Low nitrogen, soft water and good trace elements ,plants get nice colors which is a good moment to take a picture.


----------



## Nick potts (25 Nov 2021)

Stunning plants as usual Roland.

Are you dosing full EI? and what lighting/tank?


----------



## Angus (25 Nov 2021)

Wow.... tank like a technicolour dreamcoat... really makes my crypts look quite dull....


----------



## shangman (25 Nov 2021)

You're such a tease Roland, one day we need to see a journal!


----------



## Angus (25 Nov 2021)

shangman said:


> You're such a tease Roland, one day we need to see a journal!

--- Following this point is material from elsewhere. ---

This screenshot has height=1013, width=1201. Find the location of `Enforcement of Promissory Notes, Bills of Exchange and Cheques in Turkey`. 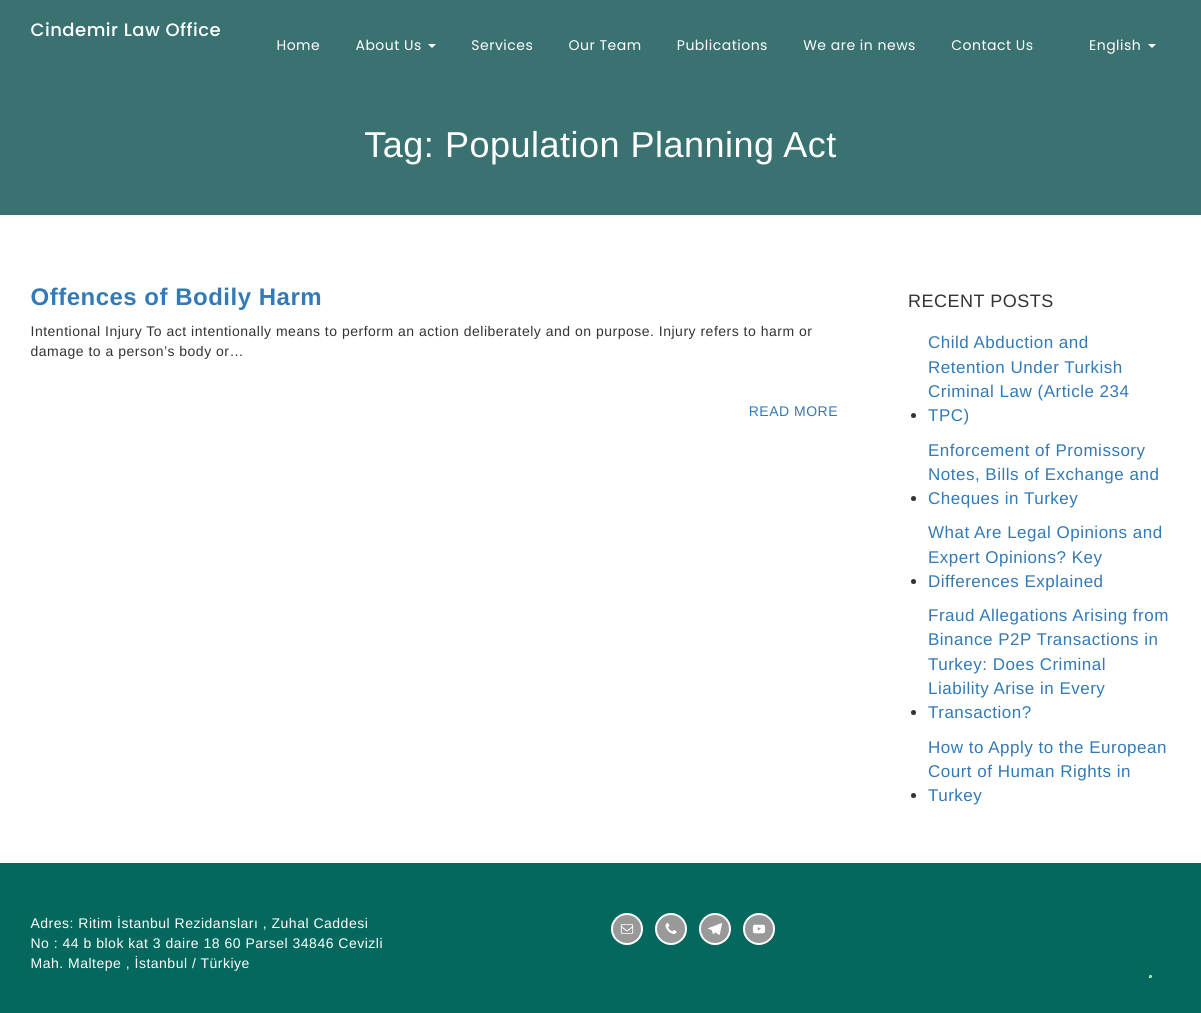 Enforcement of Promissory Notes, Bills of Exchange and Cheques in Turkey is located at coordinates (1043, 475).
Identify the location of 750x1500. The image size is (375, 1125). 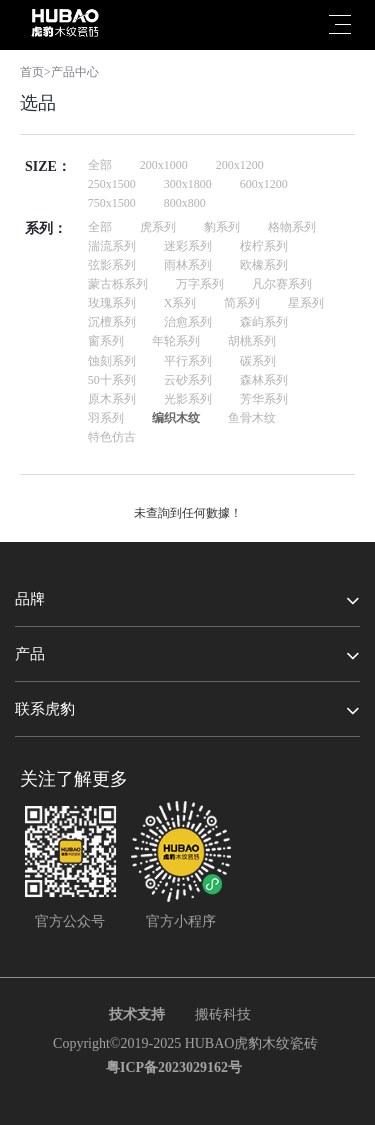 (112, 203).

Need that FTS..... not even joking inject it into my veins...


----------



## hypnogogia (25 Nov 2021)

Roland said:


> Low nitrogen, soft water and good trace elements ,plants get nice colors which is a good moment to take a picture.


Beautiful.


----------



## Roland (25 Nov 2021)

Thank you for the positive feedback guys .I limit fertilization, I try to keep the fertilizers very low ,I never keep my no3 above 5ppm and po4 above 0.2ppm in tank.
-Substrate tropica+capsules tropica+seachem matrix
-light Sky light 60
-KH 0  GH 5/6/ MG 8PPM CA 28PPM /Also K 12/15PPM.I use my own mineralizer as well
-Fertilizers /Tropica Specialised/Nitrogen and microelements from Aquarebell and potassium with phosphorus made from dry salts


----------



## ukracDecember (4 Dec 2021)

Looks awesome. Post more pictures.


----------



## Tankless (4 Dec 2021)

Roland said:


> Low nitrogen, soft water and good trace elements ,plants get nice colors which is a good moment to take a picture.



What's the plant on the left?


----------



## GHNelson (4 Dec 2021)

Looks like Rotala macrandra 'Pearl'








						Rotala macrandra 'Pearl'
					

This small Rotala was introduced as Rotala sp. 'Pearl'. It is apparently a selection of Rotala macrandra. - To be continued -




					www.flowgrow.de


----------



## Roland (3 Jun 2022)

Sleep slowly goes ... lamp 40% power
	

	
	
		
		



		
		
	


	



Still soft water and still sparingly fertilize


----------



## Chrispowell (4 Jun 2022)

Beautiful!


----------



## LondonDragon (4 Jun 2022)

That is stunning Roland


----------